Kari Bales declined to comment for this story.
While Johnson would not benefit from any such transitional benefit thanks to the light sentence handed her ex-husband, she has been in contact with military spouses who could.
Kimberly Henne's husband, then Sr. Master Sgt. Robert Henne, was sentenced to four years in prison and reduced in rank to E-4 in January 2013 after having inappropriate contact with one of his teenage daughter's friends. But his sentence did not include separation from service -- a move Henne believes was out of compassion for her and their family.
"I believe the judge took that into consideration because he did have 21 years of service when he was convicted so that would end up protecting us," she said.
Had there been transitional benefits available for her, the sentence may have been more harsh, she said. Spc. Henne is currently serving out his sentence at Naval Consolidated Brig Miramar, Calif.

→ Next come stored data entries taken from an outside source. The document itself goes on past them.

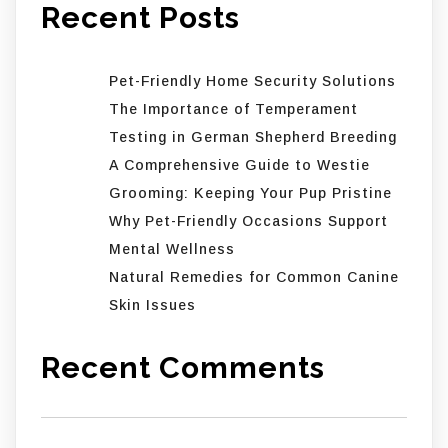
Recent Posts
Pet-Friendly Home Security Solutions
The Importance of Temperament
Testing in German Shepherd Breeding
A Comprehensive Guide to Westie
Grooming: Keeping Your Pup Pristine
Why Pet-Friendly Occasions Support
Mental Wellness
Natural Remedies for Common Canine
Skin Issues
Recent Comments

Kimberly Henne said transitional benefits are needed for spouses of long-serving members more than others because they have been out of the workforce longer. Developing a career while a military spouse can be difficult thanks to frequent moves. The longer you are in, the harder it gets, she said.
"It's very difficult for us to have our own careers," she said. "Many choose not to have their own careers, choose to support their servicemember and children because of those constant moving … So we don't have that financial stability of staying one place. If you're not holding a job for 15 years what kind of jobs will present themselves to you after 15 years of not being employed? It's going to take a while to build back up."
An earlier version of this story mischaracterized the position of National Military Family Association (NMFA) officials on giving transitional benefits to the spouses of servicemembers convicted of a crime and dismissed from service. NMFA officials instead said they would push for any eventual benefit to be extended to all spouses whose servicemembers are convicted of a crime and kicked out of the military, and not just those who qualify for retirement.